Thus, Bindu is representative of two opposing concepts – one a ‘hole’ in which all vibrations vanish, and the other a ‘bright spark’ that emanates energy. And this vibrating Bindu is the Spanda of the Shiv-sūtras of the Āgamas. Spanda literally means a ‘throb’, a pulsation of energy that spawns all creation. It is a concentrated microcosmic unit that unfolds to reveal all dimensions.
By the way, Mishraji explains that, the Āgama is generally mistranslated by scholars as ‘testimony or competent evidence’[3]. Āgama is more. It is actually the “cognitive process that, this true testimony, produces in the person receiving it”. It is the very act of understanding in the receiver’s mind, like the Sphota of Bhartrihari. Therefore, Mishraji concludes that even though Bindu is throbbing “it is neither a unit of time like kshana nor a space unit like the atom or Anu. Rather, it is a unit of consciousness, which at the same time, becomes the body of the material world.”
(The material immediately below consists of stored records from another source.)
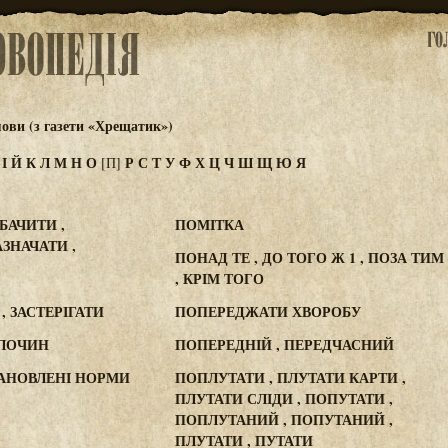
ови (з газети «Хрещатик»)
З
І
Й
К
Л
М
Н
О
Р
С
Т
У
Ф
Х
Ц
Ч
Ш
Щ
Ю
Я
[П]
БАЧИТИ ,
ПОМІТКА
АЗНАЧАТИ ,
ПОНАД ТЕ , ДО ТОГО Ж 1 , ПОЗА ТИМ
, КРІМ ТОГО
 ЗАСТЕРІГАТИ
ПОПЕРЕДЖАТИ ХВОРОБУ
ЗЛОЧИН
ПОПЕРЕДНІЙ , ПЕРЕДЧАСНИЙ
АНОВЛЕНІ НОРМИ
ПОПЛУТАТИ , ПЛУТАТИ КАРТИ ,
ПЛУТАТИ СЛІДИ , ПОПУТАТИ ,
ПОПЛУТАНИЙ , ПОПУТАНИЙ ,
ПЛУТАТИ , ПУТАТИ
These words remind me of the idea of “point of choice” in the path breaking paper in Quantum Mechanics (QM) by Hugh Everett III who in 1957, as a 19 year old graduate student of Princeton University, came up with “The Many World Theory”[4]. This was to resolve the ‘Wave & Particle’ duality that is inherent in QM experiments at the sub-atomic level. At this level in QM, matter does not have a discrete nature – it remains in the realm of probabilistic wave energy emerging in the real world as a particle only when a conscious observer ‘looks’ at it.